[Extracted data entries]
******

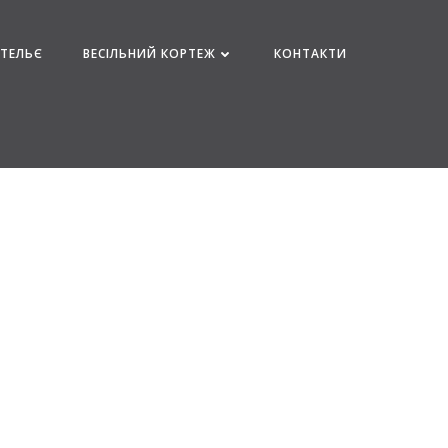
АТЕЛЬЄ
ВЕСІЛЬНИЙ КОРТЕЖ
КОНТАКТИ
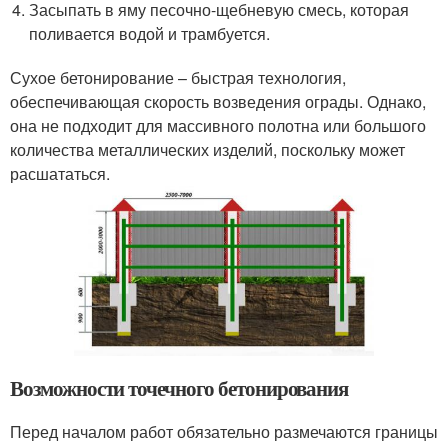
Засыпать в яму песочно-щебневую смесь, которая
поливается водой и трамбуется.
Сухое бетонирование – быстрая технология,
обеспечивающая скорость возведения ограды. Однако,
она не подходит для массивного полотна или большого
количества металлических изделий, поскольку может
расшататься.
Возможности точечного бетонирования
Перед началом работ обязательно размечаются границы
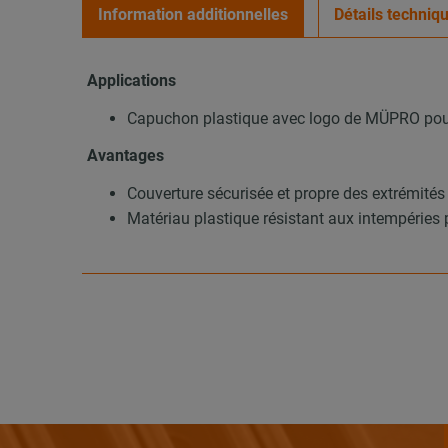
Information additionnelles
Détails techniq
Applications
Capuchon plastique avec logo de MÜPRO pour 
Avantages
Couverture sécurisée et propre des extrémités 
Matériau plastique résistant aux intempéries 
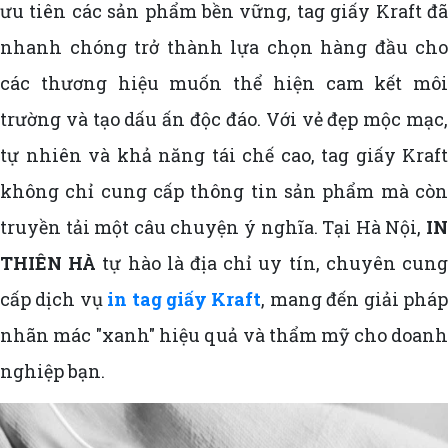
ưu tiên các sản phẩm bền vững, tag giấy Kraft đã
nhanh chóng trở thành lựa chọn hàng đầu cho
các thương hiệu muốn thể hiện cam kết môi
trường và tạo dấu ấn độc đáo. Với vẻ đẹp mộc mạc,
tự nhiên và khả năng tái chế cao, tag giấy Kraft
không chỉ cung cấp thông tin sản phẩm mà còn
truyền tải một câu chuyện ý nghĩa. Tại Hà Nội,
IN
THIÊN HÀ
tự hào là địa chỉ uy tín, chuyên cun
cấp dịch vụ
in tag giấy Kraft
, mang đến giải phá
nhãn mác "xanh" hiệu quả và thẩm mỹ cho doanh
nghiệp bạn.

******

Show each line in the data where the string "Kraft" appears.

ưu tiên các sản phẩm bền vững, tag giấy Kraft đã
tự nhiên và khả năng tái chế cao, tag giấy Kraft
in tag giấy Kraft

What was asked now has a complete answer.